Differential DHA and EPA Levels in Women with Preterm and Term Births: A Tertiary Hospital Study in Indonesia

Muhammad Alamsyah Aziz ORCID logo1ABCDEFG*, Dini Hidayat ORCID logo1ABCDEF, Giritama Irwantoro1ABCDEF, Annisa Dewi Nugrahani ORCID logo1ABCDEF, Jeffri Januar Wijaya1DEF, Siti Nadya Khairunissa Alamsyah2DEF, Nadia Larastri Almira1DEF, Tjut Sutjighassani ORCID logo1DEF, Dhanny Primantara Johari Santoso ORCID logo1ADEF, Sofie Rifayani Krisnadi ORCID logo1AEF

DOI: 10.12659/MSM.943895

Med Sci Monit 2024; 30:e943895




BACKGROUND: Preterm birth is one of the main causes of neonatal death worldwide. One strategy focused on preventing preterm birth is the administration of long chain polyunsaturated fatty acids (LCPUFAs) during pregnancy. Omega-3 LCPUFAs, including eicosapentaenoic acid (EPA) and docosahexaenoic acid (DHA), are essential in metabolic and physiological processes during embryonic and fetal development. This study aimed to compare DHA and EPA levels in 44 women with preterm births and 44 women with term births at a tertiary hospital in West Java Province, Indonesia, between November 2022 and March 2023.
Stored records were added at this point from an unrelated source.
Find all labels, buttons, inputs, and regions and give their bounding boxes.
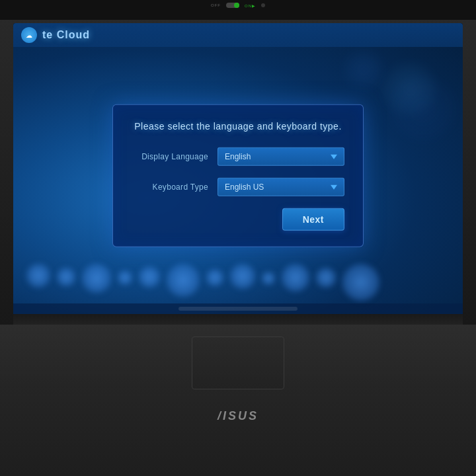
scrollbar-track xyxy=(178,307,298,311)
bokeh-3 xyxy=(390,76,456,142)
screen-wrapper: ☁ te Cloud Please select the language an… xyxy=(13,23,463,314)
dialog-box: Please select the language and keyboard … xyxy=(112,104,364,247)
screen: ☁ te Cloud Please select the language an… xyxy=(13,23,463,314)
keyboard-type-row: Keyboard Type English US xyxy=(132,178,344,196)
dropdown-arrow-keyboard xyxy=(331,184,337,189)
next-button[interactable]: Next xyxy=(282,208,344,231)
bokeh-b1 xyxy=(26,264,50,288)
bottom-bezel xyxy=(13,314,463,325)
screen-bottom-bar xyxy=(13,303,463,314)
bokeh-b3 xyxy=(82,264,111,293)
laptop-outer: OFF ON▶ ☁ te Cloud Please select the lan… xyxy=(0,0,476,476)
bokeh-b11 xyxy=(316,268,336,288)
bokeh-b2 xyxy=(57,268,75,286)
bokeh-b12 xyxy=(342,264,379,301)
dropdown-arrow-language xyxy=(331,154,337,159)
toggle-label-off: OFF xyxy=(211,3,221,7)
bokeh-2 xyxy=(344,50,383,89)
bokeh-b8 xyxy=(230,264,255,289)
bokeh-b7 xyxy=(206,269,223,286)
display-language-value: English xyxy=(225,152,251,161)
toggle-label-on: ON▶ xyxy=(245,3,256,8)
webcam-dot xyxy=(261,3,265,7)
bokeh-b5 xyxy=(139,266,160,288)
app-title: te Cloud xyxy=(42,29,90,41)
display-language-label: Display Language xyxy=(132,152,218,161)
bokeh-bottom xyxy=(13,264,463,301)
keyboard-type-value: English US xyxy=(225,182,264,192)
keyboard-type-label: Keyboard Type xyxy=(132,182,218,192)
display-language-row: Display Language English xyxy=(132,147,344,166)
bokeh-b4 xyxy=(118,270,132,285)
bokeh-b10 xyxy=(282,264,309,292)
laptop-body: /ISUS xyxy=(0,325,476,476)
app-icon: ☁ xyxy=(21,27,37,43)
keyboard-type-dropdown[interactable]: English US xyxy=(218,178,344,196)
webcam-area: OFF ON▶ xyxy=(211,3,265,8)
touchpad[interactable] xyxy=(192,337,284,389)
display-language-dropdown[interactable]: English xyxy=(218,147,344,166)
top-bezel: OFF ON▶ xyxy=(0,0,476,20)
bokeh-b6 xyxy=(167,264,200,297)
asus-logo: /ISUS xyxy=(218,409,258,423)
bokeh-b9 xyxy=(262,272,275,285)
app-title-bar: ☁ te Cloud xyxy=(13,23,463,47)
dialog-title: Please select the language and keyboard … xyxy=(132,121,344,132)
MATERIAL AND METHODS: A total of 88 patients in this study consisted of 44 patients with term births (≥37 gestational weeks) and 44 patients with preterm births (<37 gestational weeks) at a tertiary hospital in West Java Province, Indonesia. This observational, cross-sectional study was conducted from November 2022 to March 2023. Using the enzyme-linked immunosorbent assay test, maternal DHA and EPA levels were investigated. IBM SPSS 24.0 was used to statistically measure outcomes.

RESULTS: Average maternal DHA and EPA levels in patients with preterm births were significantly lower than those in term births. Preterm labor risk was further increased by DHA levels of ≤5.70 µg/mL (OR=441.00, P=0.000) and EPA levels ≤3971.54 µg/mL (OR=441.00, P=0.000).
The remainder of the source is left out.